Rebekah Inez Brau and Nile Hatch, Organizational Leadership and Strategy Department
Introduction
Corporate Social Responsibility (CSR), defined by the UN Industrial Development Organization as “initiatives by firms to integrate social and environmental concerns in their business operations and interactions with their stakeholders” is a controversial topic in the management literature. Although CSR is widely discussed, unfortunately some of the potential externalities of CSR have not been studied. The goal of this project is to determine if one of these externalities, a potential decrease in employee compensation, results from increased CSR.
Methodology
Although motivated through agency and contracting theories, our research is mostly empirical in nature. The data comes from two main databases. Employee wages and control variables are taken from Standard and Poor’s Compustat database. Overall wage figures and numbers of employees are used to compute an average wage per employee at the firm and year level. I condition these numbers on industry, as different industries have different wage rates.
The CSR data are taken from the Kinder, Lydenberg, and Domini’s (KLD) database. The KLD data includes 159 CSR variables such as Product Safety, Climate Change, Energy Efficiency, Diversity, Corporate Governance Strength, and so forth. I follow Hillman and Keim (2001) and Baron, Harjoto, and Jo (2011) to construct a CSR composite index that serves as a proxy for the degree of each firm’s CSR.
Results
The results of the Ordinary Least Squares (OLS) regression show that CSR (csrcidx) does significantly impact the employee compensation above a 91 percent level of significance (see table below). The total sample size was 4,400 firms, excluding financial firms. I followed the literature and excluded financial firms because their financial data are significantly different than operating firms and not comparable. As the table shows, csrcidx (highlighted in blue), or the level of CSR activity of a firm, has a negative impact on employee compensation.
Discussion
Although CSR is a broadly discussed topic within the literature, the potential externalities have not been thoroughly studied. This project reveals that there is a need for additional study of these potential externalities. Consistent with the argument of Milton Friedman, I have documented a significant and negative impact of CSR on employee compensation, for what I believe is the first time.

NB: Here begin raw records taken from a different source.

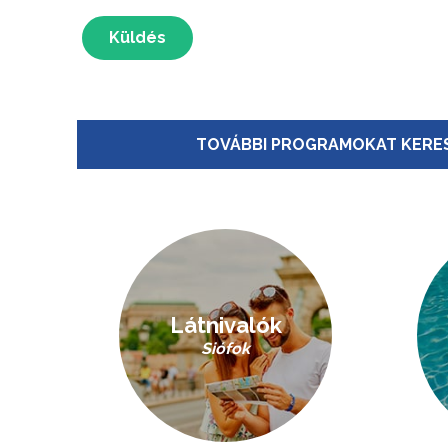
Küldés
TOVÁBBI PROGRAMOKAT KERES
Látnivalók
Siófok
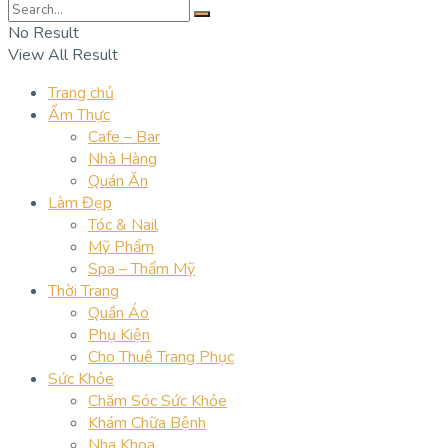
No Result
View All Result
Trang chủ
Ẩm Thực
Cafe – Bar
Nhà Hàng
Quán Ăn
Làm Đẹp
Tóc & Nail
Mỹ Phẩm
Spa – Thẩm Mỹ
Thời Trang
Quần Áo
Phụ Kiện
Cho Thuê Trang Phục
Sức Khỏe
Chăm Sóc Sức Khỏe
Khám Chữa Bệnh
Nha Khoa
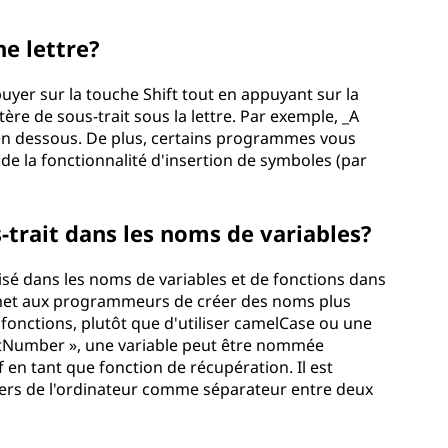
e lettre?
uyer sur la touche Shift tout en appuyant sur la
tère de sous-trait sous la lettre. Par exemple, _A
t en dessous. De plus, certains programmes vous
de la fonctionnalité d'insertion de symboles (par
s-trait dans les noms de variables?
lisé dans les noms de variables et de fonctions dans
met aux programmeurs de créer des noms plus
les fonctions, plutôt que d'utiliser camelCase ou une
getNumber », une variable peut être nommée
 en tant que fonction de récupération. Il est
hiers de l'ordinateur comme séparateur entre deux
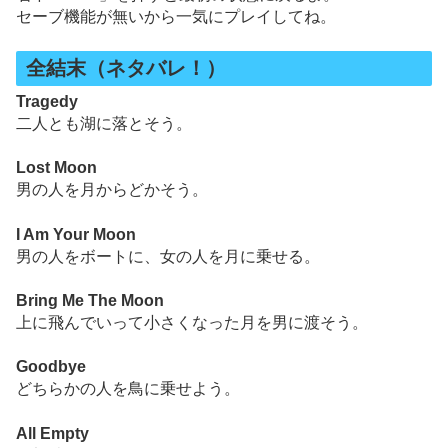
セーブ機能が無いから一気にプレイしてね。
全結末（ネタバレ！）
Tragedy
二人とも湖に落とそう。
Lost Moon
男の人を月からどかそう。
I Am Your Moon
男の人をボートに、女の人を月に乗せる。
Bring Me The Moon
上に飛んでいって小さくなった月を男に渡そう。
Goodbye
どちらかの人を鳥に乗せよう。
All Empty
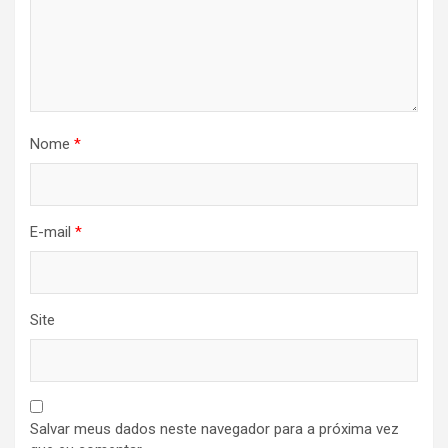
Nome
*
E-mail
*
Site
Salvar meus dados neste navegador para a próxima vez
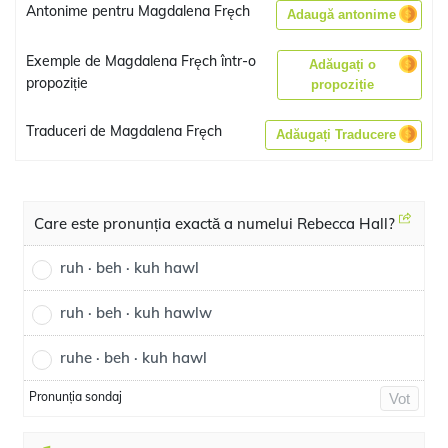
Antonime pentru Magdalena Fręch
Adaugă antonime
Exemple de Magdalena Fręch într-o
Adăugați o
propoziție
propoziție
Traduceri de Magdalena Fręch
Adăugați Traducere
Care este pronunția exactă a numelui Rebecca Hall?
ruh · beh · kuh hawl
ruh · beh · kuh hawlw
ruhe · beh · kuh hawl
Pronunția sondaj
Vot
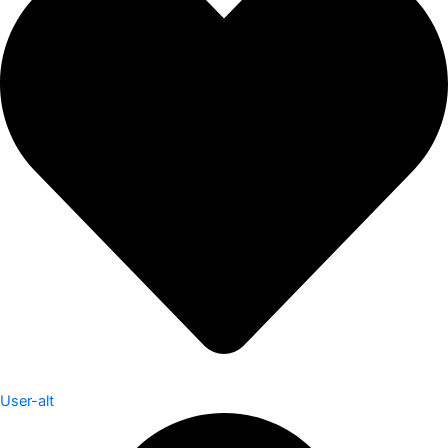
User-alt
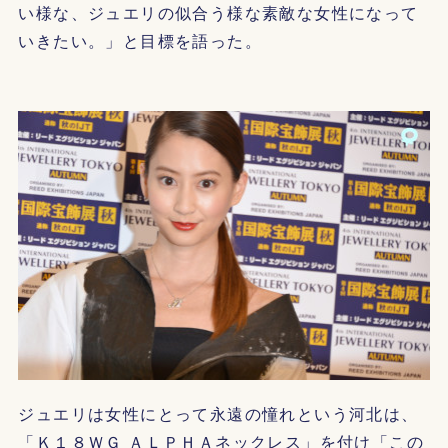
い様な、ジュエリの似合う様な素敵な女性になって
いきたい。」と目標を語った。
ジュエリは女性にとって永遠の憧れという河北は、
「Ｋ１８ＷＧ ＡＬＰＨＡネックレス」を付け「この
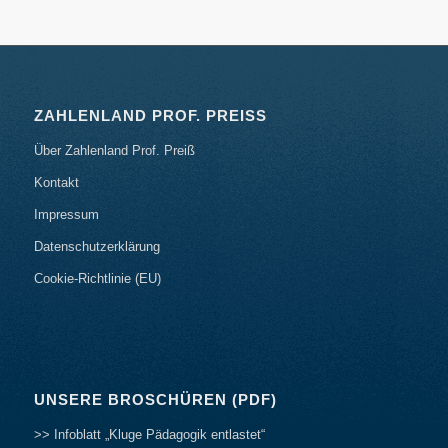
ZAHLENLAND PROF. PREISS
Über Zahlenland Prof. Preiß
Kontakt
Impressum
Datenschutzerklärung
Cookie-Richtlinie (EU)
UNSERE BROSCHÜREN (PDF)
>> Infoblatt „Kluge Pädagogik entlastet“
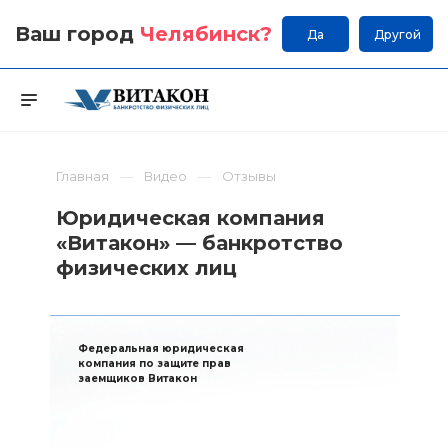
Ваш город
Челябинск
?
Да
Другой
Главная
Видео
Отзывы
Юридическая компания
«Витакон» — банкротство
физических лиц
Федеральная юридическая
компания по защите прав
заемщиков Витакон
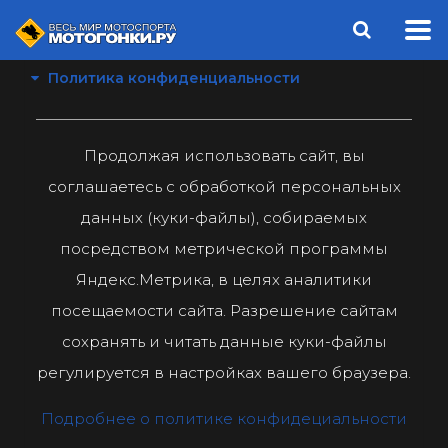
Политика конфиденциальности
Продолжая использовать сайт, вы
соглашаетесь с обработкой персональных
данных (куки-файлы), собираемых
посредством метрической программы
Яндекс.Метрика, в целях аналитики
посещаемости сайта. Разрешение сайтам
сохранять и читать данные куки-файлы
регулируется в настройках вашего браузера.
Подробнее о политике конфидециальности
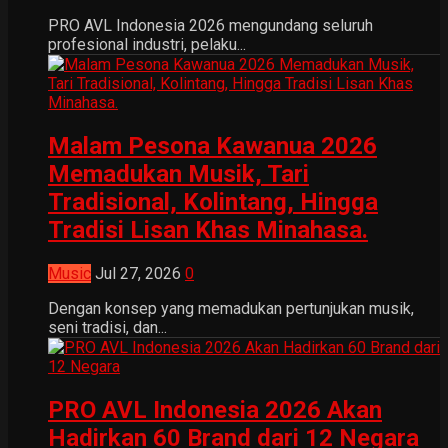
PRO AVL Indonesia 2026 mengundang seluruh
profesional industri, pelaku...
Malam Pesona Kawanua 2026
Memadukan Musik, Tari
Tradisional, Kolintang, Hingga
Tradisi Lisan Khas Minahasa.
Music
Jul 27, 2026
0
Dengan konsep yang memadukan pertunjukan musik,
seni tradisi, dan...
PRO AVL Indonesia 2026 Akan
Hadirkan 60 Brand dari 12 Negara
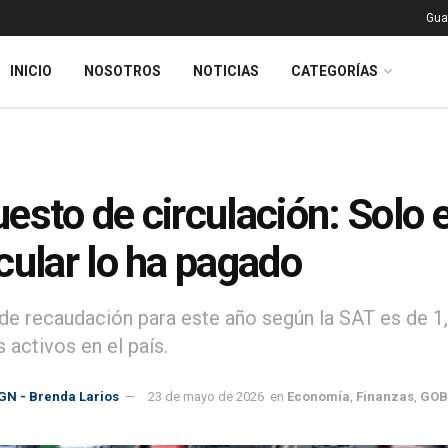
Gua
INICIO
NOSOTROS
NOTICIAS
CATEGORÍAS
esto de circulación: Solo 
cular lo ha pagado
de recaudación para este año según la SAT es de 1,
 activos en el país.
GN - Brenda Larios
23 de mayo de 2026
en
Economía
,
Finanzas
,
GOB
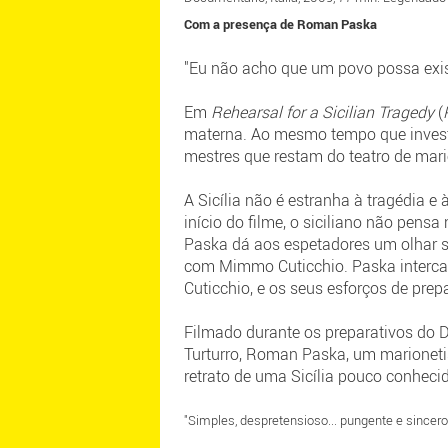
Com a presença de Roman Paska
"Eu não acho que um povo possa exis
Em
Rehearsal for a Sicilian Tragedy
(
materna. Ao mesmo tempo que investi
mestres que restam do teatro de mari
A Sicília não é estranha à tragédia e
início do filme, o siciliano não pensa
Paska dá aos espetadores um olhar s
com Mimmo Cuticchio. Paska intercal
Cuticchio, e os seus esforços de prep
Filmado durante os preparativos do D
Turturro, Roman Paska, um marioneti
retrato de uma Sicília pouco conheci
"Simples, despretensioso... pungente e sincero.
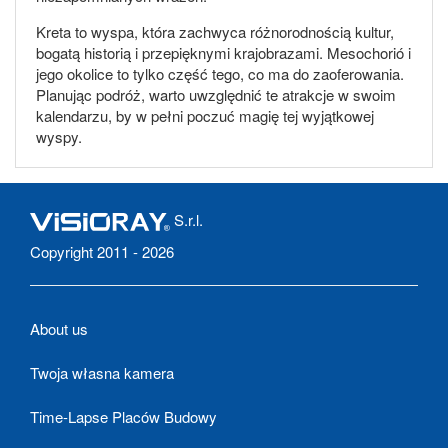
Kreta to wyspa, która zachwyca różnorodnością kultur,
bogatą historią i przepięknymi krajobrazami. Mesochorió i
jego okolice to tylko część tego, co ma do zaoferowania.
Planując podróż, warto uwzględnić te atrakcje w swoim
kalendarzu, by w pełni poczuć magię tej wyjątkowej
wyspy.
S.r.l.
Copyright 2011 - 2026
About us
Twoja własna kamera
Time-Lapse Placów Budowy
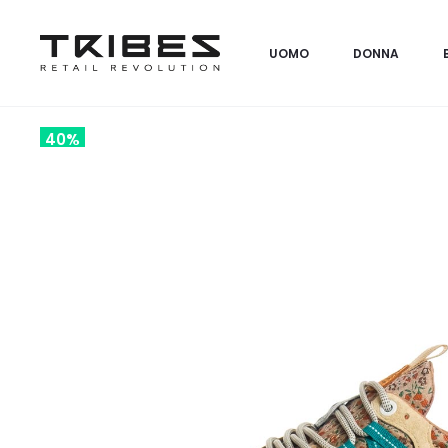
UOMO
DONNA
40%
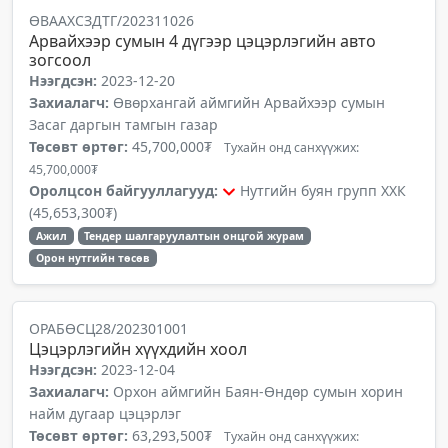
ӨВААХСЗДТГ/202311026
Арвайхээр сумын 4 дүгээр цэцэрлэгийн авто
зогсоол
Нээгдсэн:
2023-12-20
Захиалагч:
Өвөрхангай аймгийн Арвайхээр сумын
Засаг даргын тамгын газар
Төсөвт өртөг:
45,700,000₮
Тухайн онд санхүүжих:
45,700,000₮
Оролцсон байгууллагууд:
Нутгийн буян групп ХХК
(45,653,300₮)
Ажил
Тендер шалгаруулалтын онцгой журам
Орон нутгийн төсөв
ОРАБӨСЦ28/202301001
Цэцэрлэгийн хүүхдийн хоол
Нээгдсэн:
2023-12-04
Захиалагч:
Орхон аймгийн Баян-Өндөр сумын хорин
найм дугаар цэцэрлэг
Төсөвт өртөг:
63,293,500₮
Тухайн онд санхүүжих:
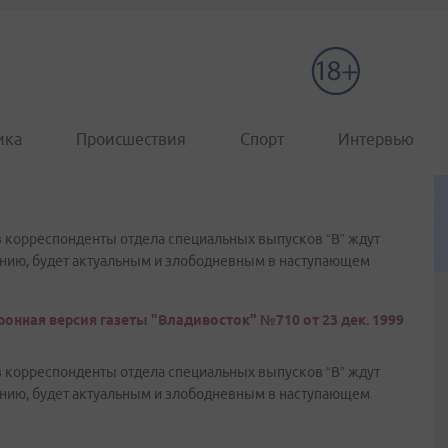
ика
Происшествия
Спорт
Интервью
ов корреспонденты отдела специальных выпусков “В” ждут
нению, будет актуальным и злободневным в наступающем
онная версия газеты "Владивосток" №710 от 23 дек. 1999
ов корреспонденты отдела специальных выпусков “В” ждут
нению, будет актуальным и злободневным в наступающем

Future research can extend my project by analyzing why CSR affects employee compensation and establishing causation rather than just correlation as I have done. Researchers could interview employees of the firms surveyed in this study to see their views on CSR. There could be explanations in some of the companies where employees are on-board and very supportive of the CSR and do not mind that their compensation is affected. On the other hand, CSR could be an unfair “tax” as argued by Friedman.
Conclusion
In conclusion, this project has analyzed a specific externality of CSR. The OLS regression using data from Compustat and KLD databases illustrates that employee compensation is negatively and significantly correlated with CSR beyond the nine percent level. In other words, firms that practice CSR more aggressively also have a lower average employee wage compared to firms that did not practice CSR in the same industry and of similar size. This project adds to the field of CSR study by detecting a potential negative externality of CSR. I propose that researchers in the field of CSR acknowledge the correlation of CSR on employee wages and continue to research not only employee wage relationships but also other potential externalities of CSR.
Thank you for this opportunity to perform this research. I have learned more than I could have imagined by conducting this research and I am grateful for the ORCA grant.